Rural Women As ‘Docile Bodies’: Discipline of Informal Female Workers and the Resistance to Disciplinary Power in Midwest China

Thursday, 10 July 2025: 15:15
Location: FSE002 (Faculty of Education Sciences (FSE))
Oral Presentation
Shuangyan GUO, Central South University, China
Yi WANG, University of Bristol, United Kingdom
The informal employment of rural women is commonly depicted as being exploitative and unregulated. Particularly in the Global South, female rural workers in informal sectors, as a significant source of labour in globalisation, are subjected to severe deprivation of rights and benefits. In one of the ‘world’s factories’, China, the issue is further aggravated by the patriarchal cultural values, the gendered division of labour, and the state’s rigorous control of core enterprises. For such political and cultural specificities, rural women’s informal employment in Chinese (state-owned) sectors appears to be an interesting topic that invites extensive studies.

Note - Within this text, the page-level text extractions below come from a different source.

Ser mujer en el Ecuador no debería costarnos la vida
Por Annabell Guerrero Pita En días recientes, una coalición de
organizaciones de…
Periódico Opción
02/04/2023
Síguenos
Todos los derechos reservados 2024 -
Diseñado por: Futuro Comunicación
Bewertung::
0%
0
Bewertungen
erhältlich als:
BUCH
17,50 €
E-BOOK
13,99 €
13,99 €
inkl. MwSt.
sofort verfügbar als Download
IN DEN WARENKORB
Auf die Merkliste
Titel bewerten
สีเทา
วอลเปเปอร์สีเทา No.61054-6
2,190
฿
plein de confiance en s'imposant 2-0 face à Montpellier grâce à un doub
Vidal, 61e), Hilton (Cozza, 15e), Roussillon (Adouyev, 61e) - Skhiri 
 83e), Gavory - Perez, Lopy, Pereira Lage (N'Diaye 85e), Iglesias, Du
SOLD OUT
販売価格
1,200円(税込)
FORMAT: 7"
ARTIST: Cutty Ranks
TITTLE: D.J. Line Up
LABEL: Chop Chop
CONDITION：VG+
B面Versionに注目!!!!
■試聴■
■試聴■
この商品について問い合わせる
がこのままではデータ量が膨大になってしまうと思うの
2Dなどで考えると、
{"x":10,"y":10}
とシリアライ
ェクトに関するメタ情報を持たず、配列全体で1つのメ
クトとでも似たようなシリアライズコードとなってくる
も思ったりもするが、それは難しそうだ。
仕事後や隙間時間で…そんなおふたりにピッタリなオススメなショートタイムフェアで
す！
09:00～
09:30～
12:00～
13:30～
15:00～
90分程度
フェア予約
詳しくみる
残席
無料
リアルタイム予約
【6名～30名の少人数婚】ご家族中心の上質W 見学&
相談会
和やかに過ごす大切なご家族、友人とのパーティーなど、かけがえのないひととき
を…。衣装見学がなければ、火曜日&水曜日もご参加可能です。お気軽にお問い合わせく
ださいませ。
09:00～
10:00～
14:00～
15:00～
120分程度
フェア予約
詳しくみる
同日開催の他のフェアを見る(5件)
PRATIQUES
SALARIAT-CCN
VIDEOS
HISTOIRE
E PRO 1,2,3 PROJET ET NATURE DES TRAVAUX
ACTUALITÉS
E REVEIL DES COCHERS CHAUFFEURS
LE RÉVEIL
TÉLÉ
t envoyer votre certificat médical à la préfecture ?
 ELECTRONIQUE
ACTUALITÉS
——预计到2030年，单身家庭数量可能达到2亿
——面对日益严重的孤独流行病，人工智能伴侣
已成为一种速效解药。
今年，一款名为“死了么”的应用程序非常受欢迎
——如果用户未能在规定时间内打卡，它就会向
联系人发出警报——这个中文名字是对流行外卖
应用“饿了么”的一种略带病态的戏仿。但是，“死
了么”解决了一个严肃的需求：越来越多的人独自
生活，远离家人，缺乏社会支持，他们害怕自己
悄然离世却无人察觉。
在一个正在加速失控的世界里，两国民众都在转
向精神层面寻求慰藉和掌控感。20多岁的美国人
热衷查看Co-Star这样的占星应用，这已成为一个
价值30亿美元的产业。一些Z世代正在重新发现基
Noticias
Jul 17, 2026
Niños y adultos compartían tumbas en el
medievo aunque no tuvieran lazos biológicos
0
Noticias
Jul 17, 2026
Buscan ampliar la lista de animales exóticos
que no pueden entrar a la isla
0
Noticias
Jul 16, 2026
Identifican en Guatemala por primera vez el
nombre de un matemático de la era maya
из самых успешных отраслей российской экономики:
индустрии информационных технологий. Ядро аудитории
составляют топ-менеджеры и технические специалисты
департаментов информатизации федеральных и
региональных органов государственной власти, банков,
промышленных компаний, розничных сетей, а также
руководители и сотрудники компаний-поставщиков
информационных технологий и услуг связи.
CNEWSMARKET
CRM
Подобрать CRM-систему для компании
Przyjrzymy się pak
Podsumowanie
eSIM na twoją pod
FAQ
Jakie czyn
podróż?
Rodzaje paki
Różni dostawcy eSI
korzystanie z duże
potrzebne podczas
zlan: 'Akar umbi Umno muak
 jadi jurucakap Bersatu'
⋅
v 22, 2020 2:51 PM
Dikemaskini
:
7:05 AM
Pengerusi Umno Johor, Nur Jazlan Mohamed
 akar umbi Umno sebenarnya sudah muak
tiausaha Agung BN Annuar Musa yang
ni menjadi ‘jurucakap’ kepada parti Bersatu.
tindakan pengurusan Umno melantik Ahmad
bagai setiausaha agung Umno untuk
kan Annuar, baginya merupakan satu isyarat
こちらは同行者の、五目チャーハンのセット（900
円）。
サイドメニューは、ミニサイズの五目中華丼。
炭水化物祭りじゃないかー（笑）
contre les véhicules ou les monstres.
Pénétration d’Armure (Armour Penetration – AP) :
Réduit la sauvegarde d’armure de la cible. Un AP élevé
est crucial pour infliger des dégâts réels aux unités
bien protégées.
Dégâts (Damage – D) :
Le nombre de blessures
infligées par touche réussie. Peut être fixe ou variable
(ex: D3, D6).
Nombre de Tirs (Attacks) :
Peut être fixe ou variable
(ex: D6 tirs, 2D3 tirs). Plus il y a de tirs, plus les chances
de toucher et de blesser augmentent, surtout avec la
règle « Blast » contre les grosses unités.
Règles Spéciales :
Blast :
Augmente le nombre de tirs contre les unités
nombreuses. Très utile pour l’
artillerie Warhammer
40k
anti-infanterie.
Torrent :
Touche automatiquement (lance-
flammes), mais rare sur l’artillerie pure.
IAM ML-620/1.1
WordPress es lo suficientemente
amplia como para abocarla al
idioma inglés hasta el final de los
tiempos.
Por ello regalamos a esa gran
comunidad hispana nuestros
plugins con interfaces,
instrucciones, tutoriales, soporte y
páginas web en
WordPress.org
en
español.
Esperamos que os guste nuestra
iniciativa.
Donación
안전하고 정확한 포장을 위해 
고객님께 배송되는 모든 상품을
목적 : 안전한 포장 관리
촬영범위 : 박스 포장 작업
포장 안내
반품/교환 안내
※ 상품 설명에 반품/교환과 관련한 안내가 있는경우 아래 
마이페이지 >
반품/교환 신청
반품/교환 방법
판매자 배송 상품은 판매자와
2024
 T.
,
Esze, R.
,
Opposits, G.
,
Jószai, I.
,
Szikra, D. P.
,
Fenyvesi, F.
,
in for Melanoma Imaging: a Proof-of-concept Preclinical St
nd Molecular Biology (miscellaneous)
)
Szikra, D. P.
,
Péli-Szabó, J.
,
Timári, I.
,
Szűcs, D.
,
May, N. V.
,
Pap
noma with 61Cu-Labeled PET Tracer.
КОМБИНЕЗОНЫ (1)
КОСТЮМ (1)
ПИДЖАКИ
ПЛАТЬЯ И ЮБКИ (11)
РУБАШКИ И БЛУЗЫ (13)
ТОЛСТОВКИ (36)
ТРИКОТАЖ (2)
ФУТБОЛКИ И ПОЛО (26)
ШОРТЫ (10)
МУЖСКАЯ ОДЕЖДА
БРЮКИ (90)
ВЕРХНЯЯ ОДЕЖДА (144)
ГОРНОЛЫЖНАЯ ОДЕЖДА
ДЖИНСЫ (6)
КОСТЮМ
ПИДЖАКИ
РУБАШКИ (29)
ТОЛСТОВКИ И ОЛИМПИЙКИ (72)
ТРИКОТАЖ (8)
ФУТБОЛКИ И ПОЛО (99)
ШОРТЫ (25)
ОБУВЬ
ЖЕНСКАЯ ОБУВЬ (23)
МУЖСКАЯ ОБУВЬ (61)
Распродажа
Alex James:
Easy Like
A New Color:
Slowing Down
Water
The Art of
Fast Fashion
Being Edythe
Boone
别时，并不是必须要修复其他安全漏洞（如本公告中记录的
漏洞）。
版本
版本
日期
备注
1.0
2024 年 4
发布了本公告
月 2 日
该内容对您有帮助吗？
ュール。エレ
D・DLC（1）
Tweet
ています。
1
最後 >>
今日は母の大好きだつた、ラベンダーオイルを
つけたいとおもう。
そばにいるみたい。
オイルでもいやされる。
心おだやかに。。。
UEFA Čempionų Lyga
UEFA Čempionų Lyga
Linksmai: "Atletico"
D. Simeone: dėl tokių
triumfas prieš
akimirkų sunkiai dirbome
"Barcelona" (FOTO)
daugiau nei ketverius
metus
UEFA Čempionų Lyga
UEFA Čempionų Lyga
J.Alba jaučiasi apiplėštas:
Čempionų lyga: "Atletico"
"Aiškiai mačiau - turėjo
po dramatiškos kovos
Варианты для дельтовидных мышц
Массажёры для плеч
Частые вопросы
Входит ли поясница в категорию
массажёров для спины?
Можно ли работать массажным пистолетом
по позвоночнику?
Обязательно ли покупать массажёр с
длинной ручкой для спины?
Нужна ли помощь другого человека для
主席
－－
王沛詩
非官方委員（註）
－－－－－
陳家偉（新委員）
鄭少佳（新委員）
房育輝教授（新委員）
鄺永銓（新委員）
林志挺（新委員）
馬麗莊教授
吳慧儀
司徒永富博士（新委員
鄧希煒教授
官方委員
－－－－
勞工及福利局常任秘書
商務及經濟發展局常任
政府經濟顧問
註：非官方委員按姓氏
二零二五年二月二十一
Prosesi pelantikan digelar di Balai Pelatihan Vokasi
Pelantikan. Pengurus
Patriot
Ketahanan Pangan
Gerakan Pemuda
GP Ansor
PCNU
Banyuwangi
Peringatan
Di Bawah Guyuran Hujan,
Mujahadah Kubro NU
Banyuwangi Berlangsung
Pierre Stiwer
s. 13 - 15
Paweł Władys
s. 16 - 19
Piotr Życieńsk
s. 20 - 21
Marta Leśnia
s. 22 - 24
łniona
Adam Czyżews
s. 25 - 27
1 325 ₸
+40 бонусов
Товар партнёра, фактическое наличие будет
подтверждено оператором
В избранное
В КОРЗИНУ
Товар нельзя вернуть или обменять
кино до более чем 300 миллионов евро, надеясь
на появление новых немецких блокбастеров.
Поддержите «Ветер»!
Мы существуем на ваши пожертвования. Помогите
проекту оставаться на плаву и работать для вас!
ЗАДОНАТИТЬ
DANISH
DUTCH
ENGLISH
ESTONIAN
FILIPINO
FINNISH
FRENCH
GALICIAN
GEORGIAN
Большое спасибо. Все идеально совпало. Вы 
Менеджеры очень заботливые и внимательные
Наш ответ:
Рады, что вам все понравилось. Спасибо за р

This research is based on fieldwork in a state-owned tobacco-leaf acquisition site in a rural region of Midwest China. Through in-depth ethnographic observation and interviews with temporal female workers at the site, we revealed the structural coercions the workers endured in the forms of rigid spatial and temporal organisations. From a Foucauldian analytical lens, we argued that the female workers’ experiences embodied how disciplinary power regulates and turns individuals into ‘docile bodies’ to improve their structural functionality. In the meantime, our findings also unpacked the female workers’ strategies in resistance to disciplinary power, including tactic management of attendance and intentional underperformance at work. The female workers’ endeavour to enhance their work conditions epitomised how Chinese rural women performed their autonomy to counter the disciplines and oppressions in informal employment. By conducting this research, we appeal to broad investigations of the disciplinary exploitation of rural women, as well as their agentic resistance, in the informal economy in the Global South.